Summary of Modeling Strategy

Introduction

The Hackathon is intended for the purpose of making predictions on the dataset that has NYC data of COVID-19 case count along with death and hospitalization count. We will predict the hospitalization count of ten days using machine learning models. We aim to find the best fit model which will provide us with accurate results and visualizations that support our predictions.

Analysis

Data set

For this XN HACKATHON Project, we have used COVID-19 data for New York City [2]. The data starts from 29th February 2020 to 27th May 2020. Our goal is to use a machine learning model in R in order to predict the Hospitalized Counts for a 10-day timeframe - 7th April 2020 to 16th April 2020.

Input Dataset

Dependency Management

The code execution has a dependency on R programming language and R studio. Kindly refer to the below README.txt document for detailed instructions.

README.txt

Data Correlation

To view the association between the response and independent variables, we generated the following graph:

The graph shows highest correlation between hospitalized count and case count. Higher the cases, more people are hospitalized with a correlation of 95.7%. While death count also has a high correlation with hospitalization count but less as compared to case count. The density plots show a decreasing trend in overall for all 3 attributes. The least correlation is between corona cases and deaths with a value of 76.9%. It means, not all patients who have tested positive for corona-virus died; few might have recovered.

Data Partitioning

To perform prediction analysis, we split the data into training and test datasets. The training dataset is created using the initial 38 rows that are from 29th Feb - 6th April 2020, and the test dataset includes the next 10-day's prediction.

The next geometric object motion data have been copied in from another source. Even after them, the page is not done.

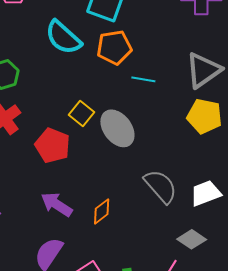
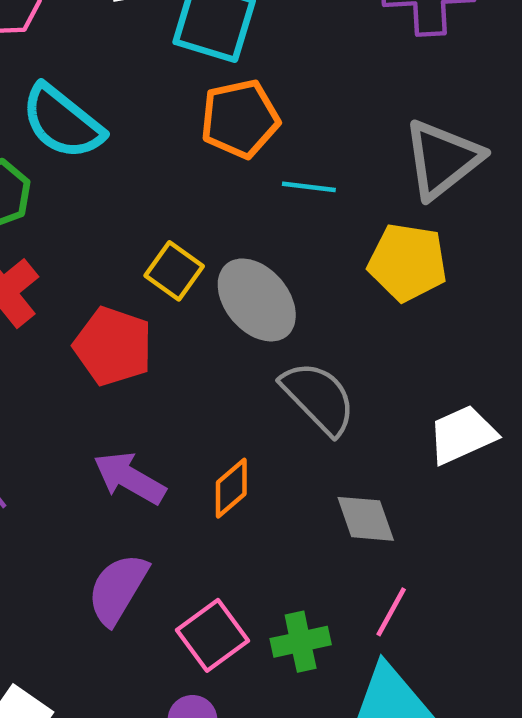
cyan semicircle: (63, 37) -> (62, 122), moved
yellow pentagon: (204, 116) -> (408, 262), moved
gray semicircle: (161, 186) -> (318, 398), moved
gray diamond: (192, 239) -> (366, 519), moved, turned 40

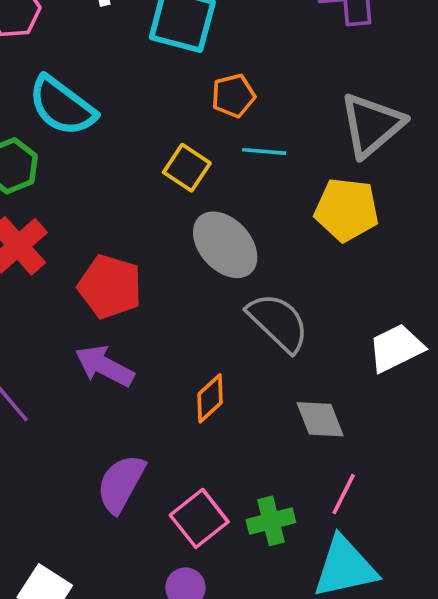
orange pentagon: (240, 119) -> (233, 96), moved, size x0.7
yellow square: (174, 271) -> (187, 168), moved
purple arrow: (129, 478) -> (104, 366), moved

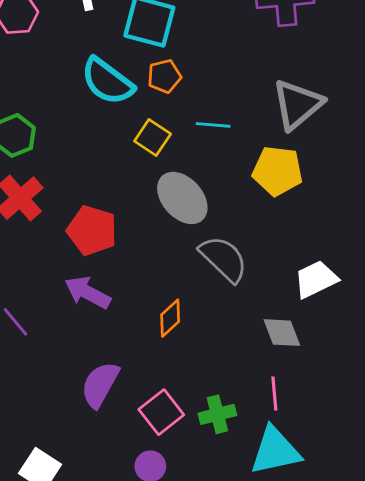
orange pentagon: (233, 96) -> (164, 76), moved
cyan semicircle: (62, 106) -> (107, 81), moved
gray diamond: (320, 419) -> (282, 333), moved
pink line: (344, 494) -> (274, 393), turned -32

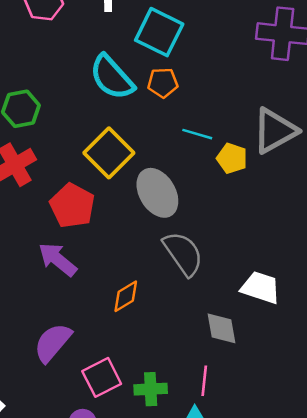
yellow square: (153, 138) -> (109, 153), moved, size x1.5
yellow pentagon: (277, 171) -> (232, 158), moved, size x0.7
white trapezoid: (316, 279) -> (261, 288), turned 33

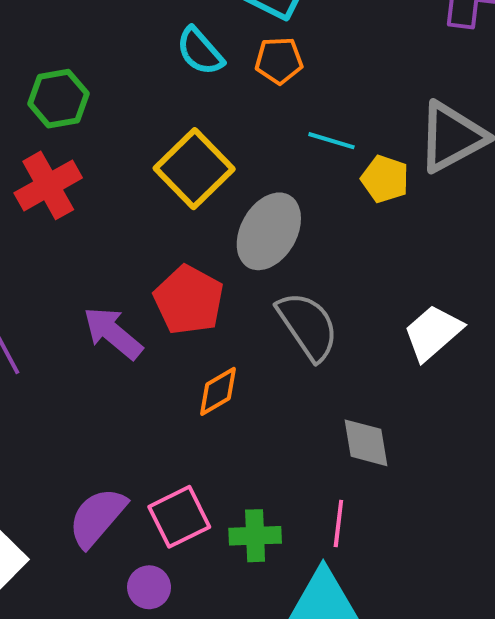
cyan semicircle: (112, 77) -> (200, 51), size x0.7
gray ellipse: (157, 193) -> (269, 231), turned 60
red pentagon: (72, 206) -> (189, 300), moved
white trapezoid: (261, 288) -> (433, 333), moved, turned -60
purple semicircle: (53, 343) -> (97, 517), moved

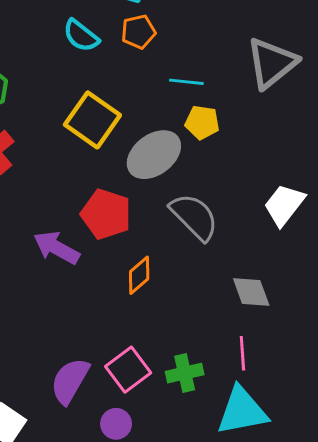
yellow pentagon: (385, 179) -> (202, 122), moved
gray ellipse: (269, 231) -> (154, 155), turned 34

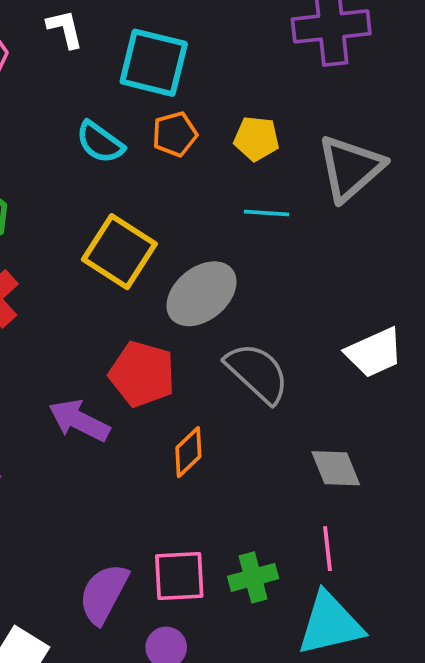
cyan line: (186, 82) -> (266, 213), moved
yellow pentagon: (202, 122) -> (256, 138), moved
white trapezoid: (284, 205) -> (374, 353), turned -150
pink square: (128, 370) -> (179, 576), turned 36

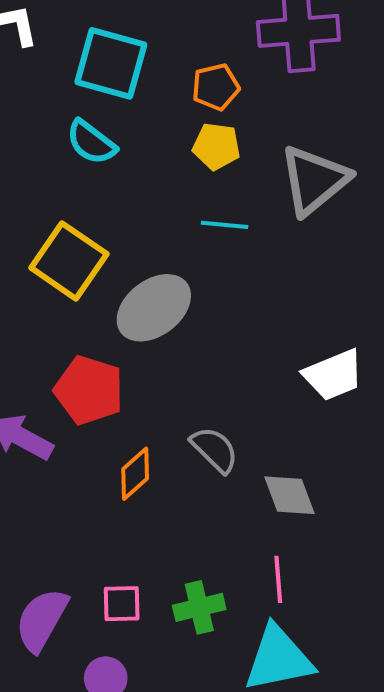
orange pentagon: (175, 134) -> (216, 87), moved
cyan semicircle: (100, 142) -> (91, 142), moved
gray semicircle: (257, 373) -> (215, 450), moved, size x0.7
pink square: (179, 576) -> (122, 604), size x0.7

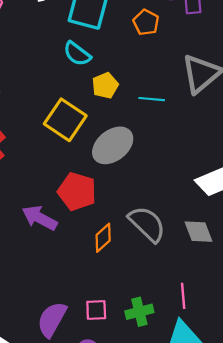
orange pentagon: (216, 87) -> (146, 22), turned -30
yellow pentagon: (216, 146) -> (105, 85), moved, turned -30
gray semicircle: (215, 450) -> (147, 224), size x1.4
gray diamond: (289, 495) -> (198, 232), moved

Data Modeling and Prediction

To analyze our data, we used 3 modeling strategies- ARIMA, Random Forest, and Generalized Linear Regression Model. To check the accuracy of the models, we have used 3 measures that are Residual Mean Square Error (RMSE), R-squared (R2), and Mean Absolute Percentage Error (MAPE).

1**. ARIMA**

To perform time-series analysis we used the Auto-Regressive Integrated Moving Average (ARIMA) method. ARIMA is a class model that captures the temporal nature of the data. Our data set is non-stationary i.e. it includes date, on which our prediction relies. This model can be used as a statistical evidence to carry out appropriate forecasting.